Work to be completed:
Restate word for word the lines below that run from the one holding "ve taramalı görüntüler gibi" through the one holding "ค่าจัดส่งกรุงเทพมหานคร", inclusive. Pictures don't belong in the copy.
** Opening Data listing block **
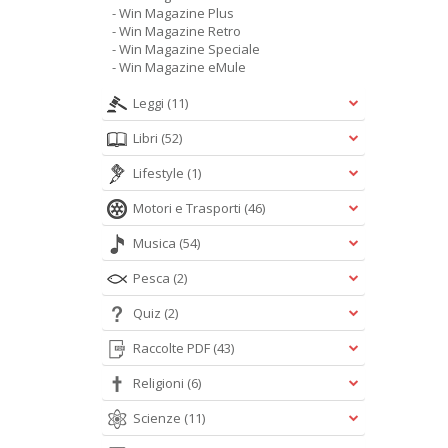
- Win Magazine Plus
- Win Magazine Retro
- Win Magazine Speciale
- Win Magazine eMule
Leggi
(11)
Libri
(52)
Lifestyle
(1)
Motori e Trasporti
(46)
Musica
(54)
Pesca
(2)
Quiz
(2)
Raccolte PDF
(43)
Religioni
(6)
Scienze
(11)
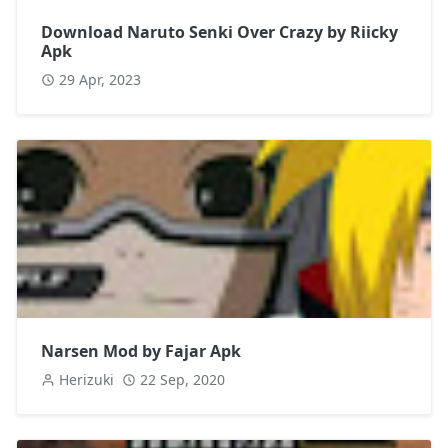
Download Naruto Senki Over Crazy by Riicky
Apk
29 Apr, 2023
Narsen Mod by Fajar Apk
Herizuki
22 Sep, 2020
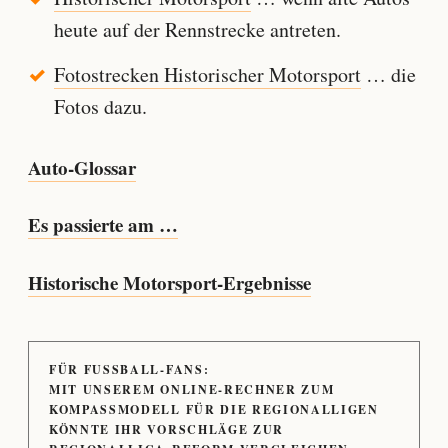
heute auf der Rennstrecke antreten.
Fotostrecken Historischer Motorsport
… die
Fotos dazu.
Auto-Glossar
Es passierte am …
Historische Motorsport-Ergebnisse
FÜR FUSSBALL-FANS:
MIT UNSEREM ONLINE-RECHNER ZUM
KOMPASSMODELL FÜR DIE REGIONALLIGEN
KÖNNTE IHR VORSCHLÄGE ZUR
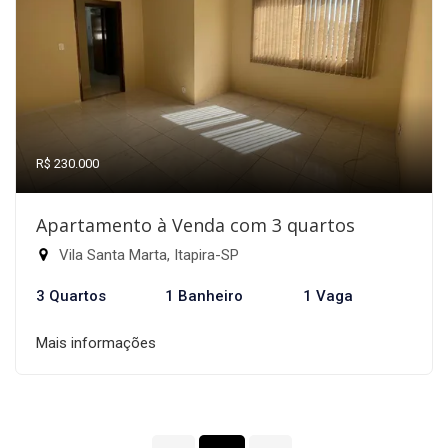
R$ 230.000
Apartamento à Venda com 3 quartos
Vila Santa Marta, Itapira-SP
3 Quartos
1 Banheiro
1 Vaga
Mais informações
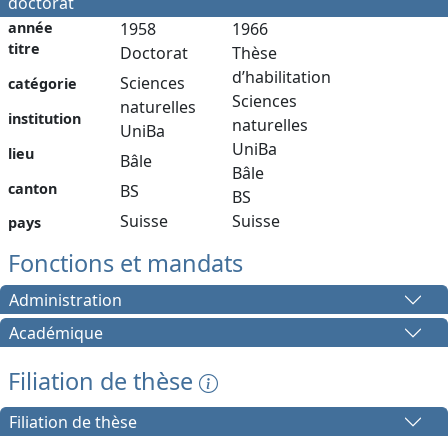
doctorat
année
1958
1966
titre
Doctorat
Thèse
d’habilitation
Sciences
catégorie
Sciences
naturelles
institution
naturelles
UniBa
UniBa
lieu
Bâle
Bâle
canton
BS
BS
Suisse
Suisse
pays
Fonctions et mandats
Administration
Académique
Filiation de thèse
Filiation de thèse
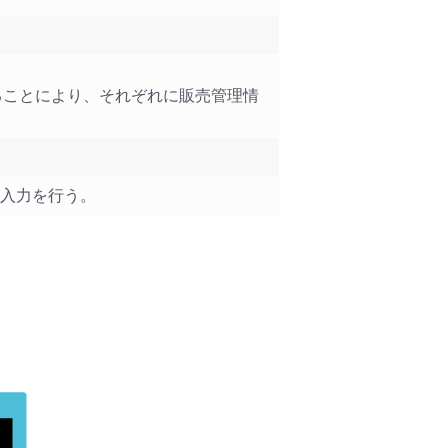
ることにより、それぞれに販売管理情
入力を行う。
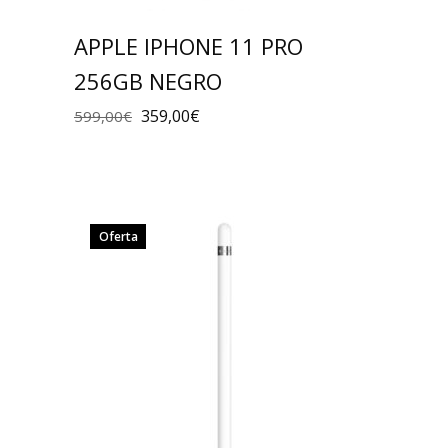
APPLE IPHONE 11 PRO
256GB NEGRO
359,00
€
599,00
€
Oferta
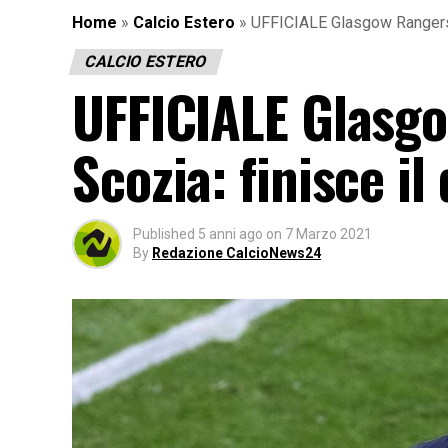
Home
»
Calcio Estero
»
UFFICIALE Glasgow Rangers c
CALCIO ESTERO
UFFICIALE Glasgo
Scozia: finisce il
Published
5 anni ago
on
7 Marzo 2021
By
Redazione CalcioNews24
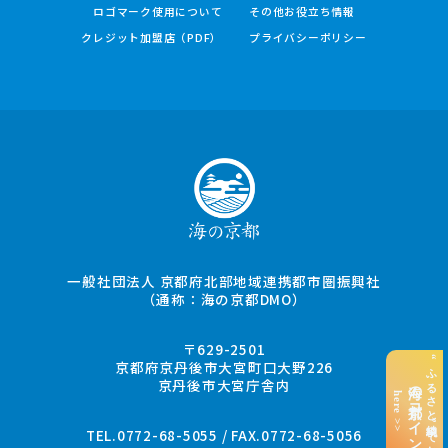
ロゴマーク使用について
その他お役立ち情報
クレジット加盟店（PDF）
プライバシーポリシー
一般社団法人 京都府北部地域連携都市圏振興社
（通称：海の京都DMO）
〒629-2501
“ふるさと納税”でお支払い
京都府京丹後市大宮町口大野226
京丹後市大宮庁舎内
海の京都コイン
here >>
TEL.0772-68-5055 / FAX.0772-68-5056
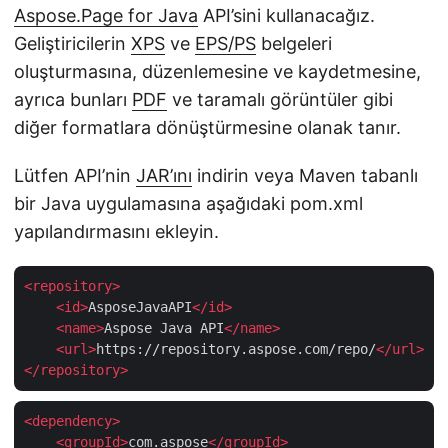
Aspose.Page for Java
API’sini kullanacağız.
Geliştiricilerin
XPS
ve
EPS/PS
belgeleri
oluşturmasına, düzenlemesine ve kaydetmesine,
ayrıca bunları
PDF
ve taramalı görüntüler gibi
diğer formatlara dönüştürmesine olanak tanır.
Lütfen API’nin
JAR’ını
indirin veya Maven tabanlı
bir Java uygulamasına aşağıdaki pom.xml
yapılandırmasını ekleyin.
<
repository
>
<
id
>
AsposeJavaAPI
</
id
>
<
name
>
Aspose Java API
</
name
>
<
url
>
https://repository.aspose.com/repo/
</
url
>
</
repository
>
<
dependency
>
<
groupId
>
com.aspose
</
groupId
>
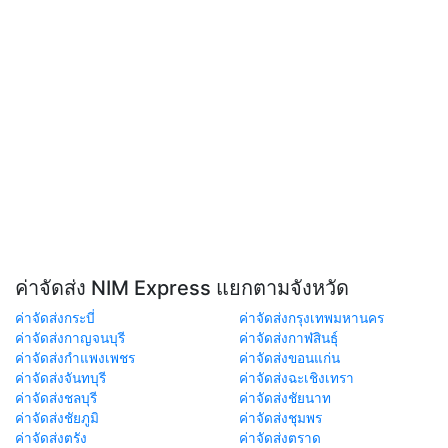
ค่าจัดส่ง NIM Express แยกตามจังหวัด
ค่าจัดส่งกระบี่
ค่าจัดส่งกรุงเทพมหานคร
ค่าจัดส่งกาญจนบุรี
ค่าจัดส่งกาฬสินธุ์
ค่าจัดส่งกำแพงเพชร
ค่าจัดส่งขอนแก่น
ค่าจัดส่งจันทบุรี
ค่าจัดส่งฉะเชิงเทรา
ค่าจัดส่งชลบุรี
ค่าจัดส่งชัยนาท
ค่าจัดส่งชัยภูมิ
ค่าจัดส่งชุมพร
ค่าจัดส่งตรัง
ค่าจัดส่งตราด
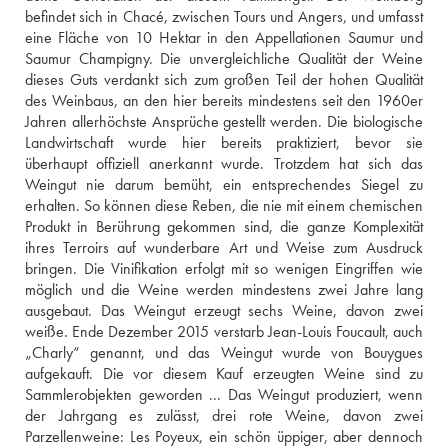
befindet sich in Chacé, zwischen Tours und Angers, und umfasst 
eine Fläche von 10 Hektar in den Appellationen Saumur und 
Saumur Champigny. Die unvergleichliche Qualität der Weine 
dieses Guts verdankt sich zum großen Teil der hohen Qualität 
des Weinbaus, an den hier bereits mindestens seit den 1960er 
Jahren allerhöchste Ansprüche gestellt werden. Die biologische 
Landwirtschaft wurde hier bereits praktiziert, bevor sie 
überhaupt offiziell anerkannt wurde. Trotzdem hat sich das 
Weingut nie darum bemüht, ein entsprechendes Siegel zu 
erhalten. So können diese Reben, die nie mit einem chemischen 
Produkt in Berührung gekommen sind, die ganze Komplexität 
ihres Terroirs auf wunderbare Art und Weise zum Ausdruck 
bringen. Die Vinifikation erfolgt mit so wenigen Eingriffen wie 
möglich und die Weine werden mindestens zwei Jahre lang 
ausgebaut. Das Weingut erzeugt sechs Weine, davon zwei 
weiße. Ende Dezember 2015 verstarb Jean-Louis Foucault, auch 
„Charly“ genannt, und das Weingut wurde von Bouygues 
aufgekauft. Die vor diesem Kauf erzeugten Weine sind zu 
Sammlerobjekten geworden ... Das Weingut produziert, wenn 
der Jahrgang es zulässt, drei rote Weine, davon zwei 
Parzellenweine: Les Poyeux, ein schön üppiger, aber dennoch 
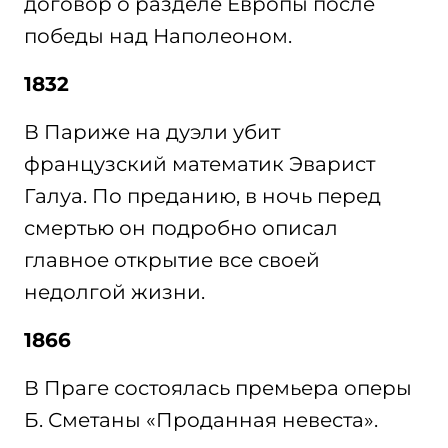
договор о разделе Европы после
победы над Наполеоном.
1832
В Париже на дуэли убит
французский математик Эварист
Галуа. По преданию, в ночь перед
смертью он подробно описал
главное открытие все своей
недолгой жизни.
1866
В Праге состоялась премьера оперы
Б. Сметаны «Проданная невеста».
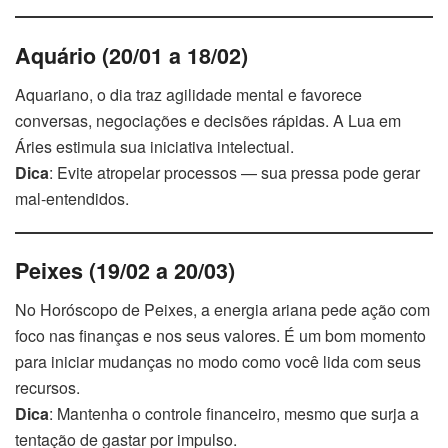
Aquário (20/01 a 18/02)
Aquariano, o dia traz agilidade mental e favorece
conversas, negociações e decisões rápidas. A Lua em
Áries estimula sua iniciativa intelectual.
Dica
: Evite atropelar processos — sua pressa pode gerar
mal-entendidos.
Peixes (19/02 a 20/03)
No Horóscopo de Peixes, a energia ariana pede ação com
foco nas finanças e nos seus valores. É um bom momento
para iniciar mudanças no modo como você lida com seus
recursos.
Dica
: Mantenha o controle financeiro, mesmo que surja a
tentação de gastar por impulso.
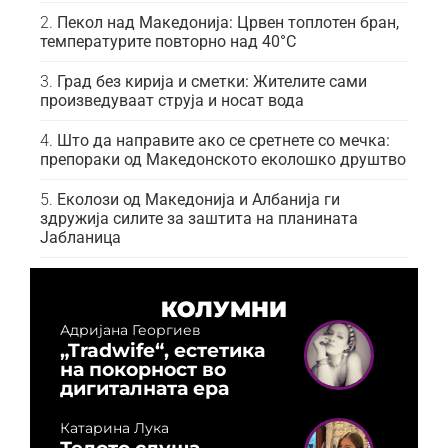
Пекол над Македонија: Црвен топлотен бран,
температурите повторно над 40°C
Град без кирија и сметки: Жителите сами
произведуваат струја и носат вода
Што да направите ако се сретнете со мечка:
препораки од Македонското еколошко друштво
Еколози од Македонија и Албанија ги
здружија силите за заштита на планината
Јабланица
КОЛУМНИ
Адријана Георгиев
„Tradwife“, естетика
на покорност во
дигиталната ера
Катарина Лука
** Closing Data listing block **
Output:
ve taramalı görüntüler gibi
diğer formatlara dönüştürmesine olanak tanır.
Lütfen API’nin
JAR’ını
indirin veya Maven tabanlı
bir Java uygulamasına aşağıdaki pom.xml
yapılandırmasını ekleyin.
<
repository
>
<
id
>
AsposeJavaAPI
</
id
>
<
name
>
Aspose Java API
</
name
>
<
url
>
https://repository.aspose.com/repo/
</
url
>
</
repository
>
<
dependency
>
<
groupId
>
com.aspose
</
groupId
>
ค่าจัดส่ง NIM Express แยกตามจังหวัด
ค่าจัดส่งกระบี่
ค่าจัดส่งกรุงเทพมหานคร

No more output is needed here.